Objective: The main objective of this PhD project is to better understand and upscale the fundamental controls on fluid migration in the Mercia Mudstone Group based on 3D multi-scale imaging, modelling of large 3D data sets, and the application of machine learning approaches.
Context: The UK has a policy of providing safe long-term disposal of legacy and future higher-level (intermediate and high level and spent fuel) nuclear waste through deep burial in a geological disposal facility (GDF). One potential host rock for a GDF is fine–grained sedimentary rock, or mudstone. Mudstones are considered potentially suitable host rocks due to their very low permeability and ductile nature which can lead to seal healing of faults and fractures under burial conditions. One host rock under consideration is the highly-complex and heterogeneous Triassic aged Mercia Mudstone Group (MMG).
To satisfy the requirements for a GDF safety case, many near-field and far-field factors need to be taken into account, including, for instance, the likelihood that fluid and solutes could flow or diffuse from the waste into surrounding host-rock and impact the far-field (particularly receptors within the biosphere). The assumption is that mudstones, by virtue of their very low permeability, will mean such transport is limited. However, at present, multi-scale (nano-scale to metre-scale) assessment and modelling of potential pathways have not been carried out for the MMG. Such analysis is challenging due to the small-scale of 3D pore networks and micro fractures in LSSR rocks. This PhD research will utilise state-of-the-art multi-scale imaging techniques at the University of Manchester to better quantify and understand these 3D characteristics at multiple scales.
Key questions: Hosted at Manchester, and jointly supervised by staff from Manchester, the National Nuclear Laboratory and the University of Liverpool, the following key questions will be addressed, focussing on Mercia Mudstone Group sediments:
1) How does 2D and 3D nano- and micro-structure vary within key units within the Mercia Mudstone Group?
2) How can cm- to metre-scale variability in heterogeneity be upscaled in order that potential pathways for fluids and gases be better understood?
3) Can 3D image-based data be used to construct fluid reactive transport models applicable to the short, medium and long-term behaviour of the MMG as a host rock for a GDF?
Method, samples, and data: The PhD project will be split into four main tasks:
· Task 1 - Characterisation. 2D SEM and 3D Micro- and nano-CT, together with Focused Ion Beam Scanning Electron Microscopy (FIB-SEM) and Atomic Force Microscope (AFM) of selected samples. From this 3D microstructure and pore-fracture system across four scales (from nm-scale to mm-scale).
· Task 2 – Heterogeneity. The quantification of level of heterogeneity, and Representative Elementary Volume analysis on lithological, microstructural and pore systems at all scales, and geo-statistical analysis.
· Task 3 – Upscaling. Based on outputs from task 1 and 2, to upscale to core-scale observations of key portions in the MMG.
· Task 4 - Modelling and NNL placement. Image-based data on the 3D pore- and microfracture- structure will be used to form the basis of fluid/gas/reactive transport models, to better inform a future site descriptive model (SDM), concept development, underpinning for engineering, underpinning for safety assessments, borehole design/locations, and initial site evaluations (ISE).
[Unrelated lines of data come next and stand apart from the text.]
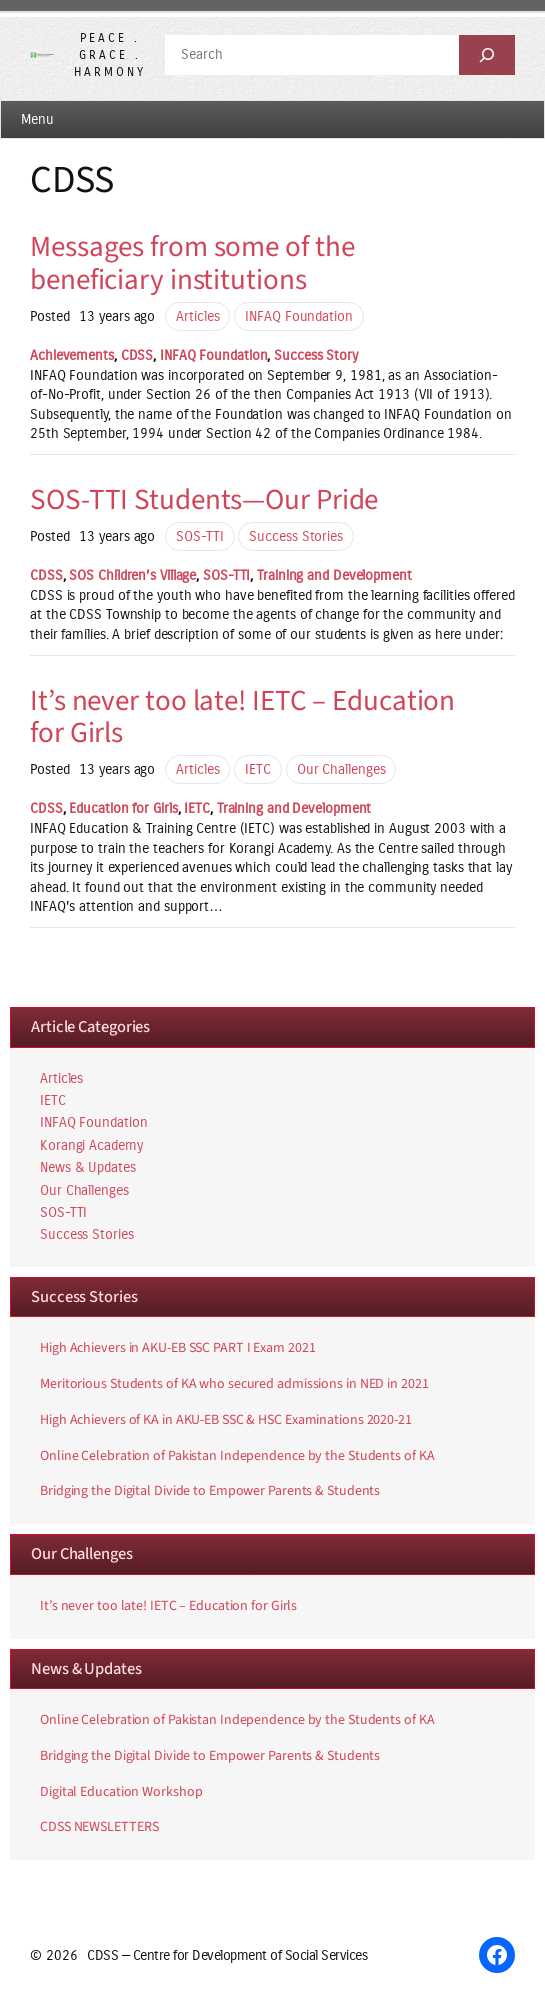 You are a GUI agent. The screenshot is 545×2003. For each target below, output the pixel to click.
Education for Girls (123, 808)
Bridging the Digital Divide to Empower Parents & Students (210, 1492)
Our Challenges (341, 769)
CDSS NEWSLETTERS (99, 1828)
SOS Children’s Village (132, 575)
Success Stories (296, 536)
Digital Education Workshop (121, 1793)
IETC (258, 769)
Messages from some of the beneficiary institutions (192, 263)
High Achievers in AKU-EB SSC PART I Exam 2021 (178, 1349)
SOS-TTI (199, 536)
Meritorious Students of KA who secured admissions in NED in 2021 (234, 1385)
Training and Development (334, 575)
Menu (37, 119)
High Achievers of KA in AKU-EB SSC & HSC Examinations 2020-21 (226, 1421)
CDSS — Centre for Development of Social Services (227, 1955)
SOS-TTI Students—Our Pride (204, 500)
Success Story (316, 355)
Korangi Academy (91, 1145)
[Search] (487, 55)
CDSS (137, 355)
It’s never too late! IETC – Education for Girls (242, 717)
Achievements (72, 355)
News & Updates (88, 1167)
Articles (197, 316)
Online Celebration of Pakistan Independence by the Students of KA (237, 1457)
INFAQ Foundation (298, 316) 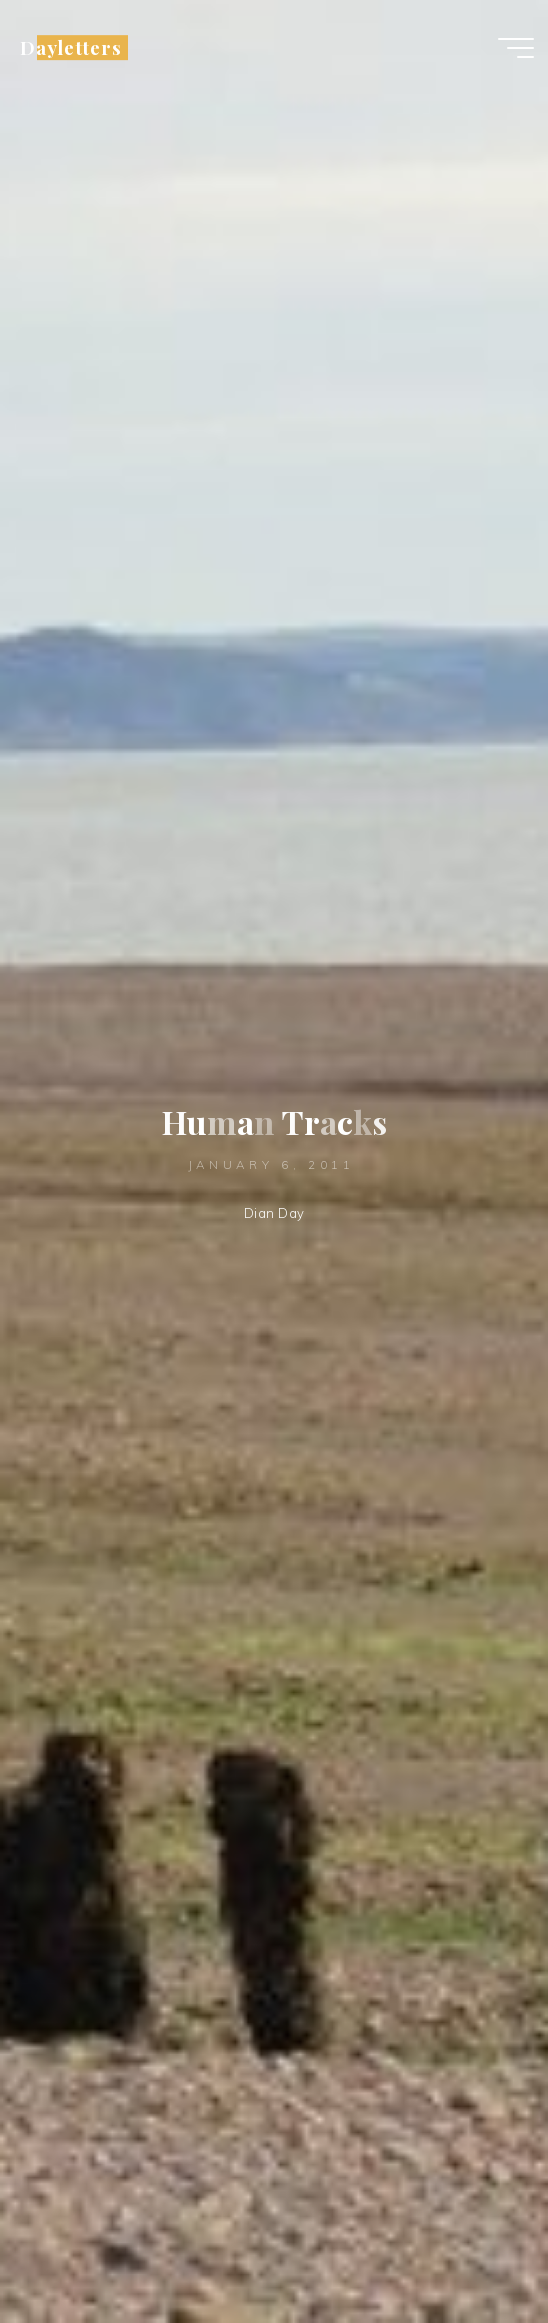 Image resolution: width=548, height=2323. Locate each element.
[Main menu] (516, 48)
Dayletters (70, 47)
As part of this task it is envisaged that the student will complete a short placement to obtain specialist training and gain valuable industry insights.
Impact: outputs from this project will help inform, by analogue, site descriptive model (SDM), concept development, underpinning for engineering, underpinning for safety assessments, borehole design/locations, and initial site evaluations (ISE).
Training: Full training in X-ray and electron-beam techniques will be provided as well as in the development of numerical models for fluid flow and solute diffusion in low porosity rocks. Training will also be given in features of repository development including safety case creation, performance assessment and the development of 3D/4D spatial databases suitable to handle raw, modelled and conceptual models for such safety cases.
Careers: In addition to learning in-demand key skills which are essential for the nuclear sector, the approaches developed in this research will also be more widely applicable to other energy systems, such as cap-rock performance to CO2 storage reservoirs.
Admissions qualifications / requirements: Applicants should have or expect to achieve at least a 2.1 honours degree (or equivalent), in earth sciences, geology, chemical or mechanical engineering, geophysics, environmental sciences, or a related discipline.
Equality, diversity and inclusion
Equality, diversity and inclusion is fundamental to the success of The University of Manchester and is at the heart of all of our activities. We know that diversity strengthens our research community, leading to enhanced research creativity, productivity and quality, and societal and economic impact.
We actively encourage applicants from diverse career paths and backgrounds and from all sections of the community, regardless of age, disability, ethnicity, gender, gender expression, sexual orientation and transgender status.
We also support applications from those returning from a career break or other roles. We consider offering flexible study arrangements (including part-time: 50%, 60% or 80%, depending on the project/funder).